Peut-on cueillir les fruits des arbres dans la rue ? Voici ce que la loi autorise vraiment

Au détour d’une rue bordée de pruniers ou de cerisiers, beaucoup se demandent en regardant les branches chargées et les fruits qui jonchent le trottoir : qui a le droit de se servir ? Dans l’esprit de certains, ces fruits seraient « à tout le monde », un peu comme un cadeau de la ville. Avant de tendre la main ou de remplir un sac, la loi impose pourtant quelques nuances. Pour répondre à la question « À qui appartiennent les fruits des arbres dans la rue ?« , le droit part d’un principe simple : le fruit suit l’arbre. Sauf que, quand l’arbre est planté sur la voie publique, il relève généralement du patrimoine de la commune, et les pouvoirs du maire entrent en scène. Entre fruits tombés, fruits cueillis et éventuelle revente, la situation change du tout au tout.

À qui appartiennent les fruits des arbres dans la rue selon le Code civil

Le Code civil donne le cadre général. Son article 547 dispose que « Les fruits naturels ou industriels de la terre, les fruits civils, appartiennent au propriétaire par droit d’accession ». Autrement dit, les fruits appartiennent au propriétaire de l’arbre. Si un pommier est planté dans un jardin privé, ses pommes reviennent donc au propriétaire du terrain, même si quelques branches dépassent au-dessus du mur ou de la clôture.

Lorsque ces branches avancent au-dessus d’une autre propriété, l’article 673 précise que « Les fruits tombés naturellement de ces branches lui appartiennent ». Ici, le « lui » vise le propriétaire du sol sur lequel le fruit est tombé. Si c’est votre jardin, ces fruits deviennent les vôtres. Sur un trottoir en revanche, le sol appartient au domaine public communal : les fruits qui y tombent restent juridiquement ceux de la commune, même si leur ramassage est souvent toléré.

Arbres de la voie publique : ce que peut décider le maire pour vos cueillettes

Les arbres alignés le long des rues, dans les parcs ou sur les places relèvent en principe du domaine public communal. Selon la note d’ATD31 du 15 décembre 2023, le maire administre ces biens au titre de l’article L.2122-21 du Code général des collectivités territoriales et dispose aussi de pouvoirs de police en vertu des articles L.2212-1 et suivants. Il peut donc, par arrêté, encadrer les horaires, les quantités ou interdire toute cueillette sur certains secteurs, une compétence confirmée dès 1934 par l’arrêt « Souillac » du Conseil d’État.

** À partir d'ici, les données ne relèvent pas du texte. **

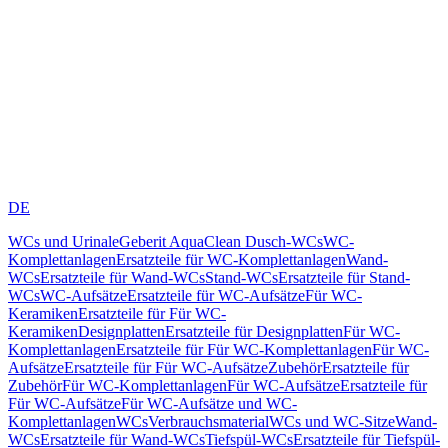
DE
WCs und Urinale
Geberit AquaClean Dusch-WCs
WC-
Komplettanlagen
Ersatzteile für WC-Komplettanlagen
Wand-
WCs
Ersatzteile für Wand-WCs
Stand-WCs
Ersatzteile für Stand-
WCs
WC-Aufsätze
Ersatzteile für WC-Aufsätze
Für WC-
Keramiken
Ersatzteile für Für WC-
Keramiken
Designplatten
Ersatzteile für Designplatten
Für WC-
Komplettanlagen
Ersatzteile für Für WC-Komplettanlagen
Für WC-
Aufsätze
Ersatzteile für Für WC-Aufsätze
Zubehör
Ersatzteile für
Zubehör
Für WC-Komplettanlagen
Für WC-Aufsätze
Ersatzteile für
Für WC-Aufsätze
Für WC-Aufsätze und WC-
Komplettanlagen
WCs
Verbrauchsmaterial
WCs und WC-Sitze
Wand-
WCs
Ersatzteile für Wand-WCs
Tiefspül-WCs
Ersatzteile für Tiefspül-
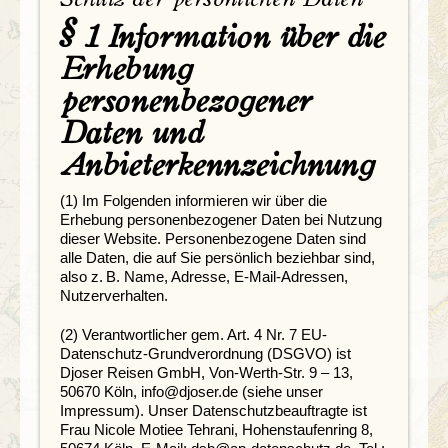
§ 1 Information über die
Erhebung
personenbezogener
Daten und
Anbieterkennzeichnung
(1) Im Folgenden informieren wir über die
Erhebung personenbezogener Daten bei Nutzung
dieser Website. Personenbezogene Daten sind
alle Daten, die auf Sie persönlich beziehbar sind,
also z. B. Name, Adresse, E-Mail-Adressen,
Nutzerverhalten.
(2) Verantwortlicher gem. Art. 4 Nr. 7 EU-
Datenschutz-Grundverordnung (DSGVO) ist
Djoser Reisen GmbH, Von-Werth-Str. 9 – 13,
50670 Köln, info@djoser.de (siehe unser
Impressum). Unser Datenschutzbeauftragte ist
Frau Nicole Motiee Tehrani, Hohenstaufenring 8,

Ces décisions se justifient par la sécurité des personnes, la protection des arbres et la salubrité des lieux. Une commune peut, par exemple, autoriser chaque habitant à prendre quelques fruits pour sa consommation personnelle, tout en défendant clairement les récoltes massives destinées à la vente. L’article du média argentin DiarioUno rappelle d’ailleurs que, sans autorisation, prendre des fruits peut être assimilé à une « appropriation indue » ou à une infraction administrative, et que la collecte à des fins commerciales est en général interdite.

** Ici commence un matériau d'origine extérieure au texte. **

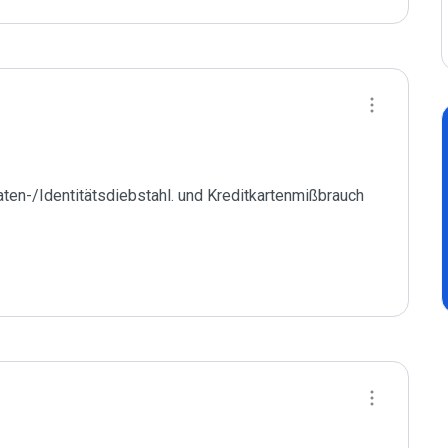
en-/Identitätsdiebstahl. und Kreditkartenmißbrauch 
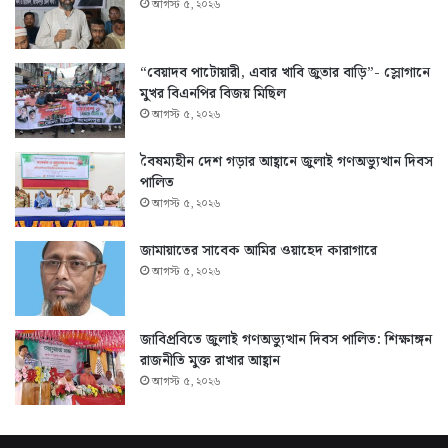
আগস্ট ৫, ২০২৬
“বেয়াদব পাটোয়ারী, এবার খাবি জুতার বাড়ি”- স্লোগানে
মুখর বিএনপির বিজয় মিছিল
আগস্ট ৫, ২০২৬
বৈষম্যহীন দেশ গড়ার আহ্বানে জুলাই গণঅভ্যুত্থান দিবস
পালিত
আগস্ট ৫, ২০২৬
জামায়াতের সাবেক আমির ওয়াহেদ কারাগারে
আগস্ট ৫, ২০২৬
জাবিপ্রবিতে জুলাই গণঅভ্যুত্থান দিবস পালিত: শিক্ষাঙ্গন
রাজনীতি মুক্ত রাখার আহ্বান
আগস্ট ৫, ২০২৬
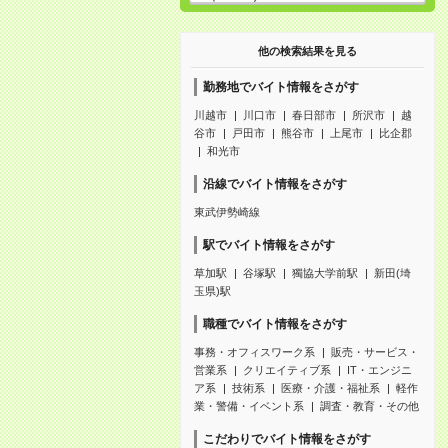
他の検索結果を見る
勤務地でバイト情報をさがす
川越市
川口市
春日部市
所沢市
越
谷市
戸田市
熊谷市
上尾市
比企郡
和光市
沿線でバイト情報をさがす
東武伊勢崎線
駅でバイト情報をさがす
草加駅
谷塚駅
獨協大学前駅
新田(埼
玉県)駅
職種でバイト情報をさがす
事務・オフィスワーク系
販売・サービス・
営業系
クリエイティブ系
IT・エンジニ
ア系
技術系
医療・介護・福祉系
軽作
業・警備・イベント系
調査・教育・その他
こだわりでバイト情報をさがす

Ramasser au sol ou cueillir sur l’arbre : ce qui change vos droits

La confusion vient souvent de la différence entre ramasser au sol et cueillir sur l’arbre. Le site Gerbeaud rappelle qu’on ne peut pas cueillir les fruits sur les branches d’autrui, même lorsqu’elles dépassent au-dessus de chez soi. Transposé à la rue, grimper dans un arbre de la commune, le secouer ou utiliser une perche pour faire tomber les fruits s’analyse comme une cueillette interdite, même si quelques fruits par terre sont tolérés.

Avant de ramasser un fruit dans la rue, quelques réflexes simples évitent les mauvaises surprises :

  • Vérifier l’absence de panneau ou d’arrêté municipal et, en cas de doute, appeler la mairie.
  • Ne prendre que les fruits déjà tombés naturellement au sol, sans secouer l’arbre ni utiliser d’outil.
  • Se limiter à de petites quantités pour sa consommation, sans constituer de récolte massive ou destinée à la vente.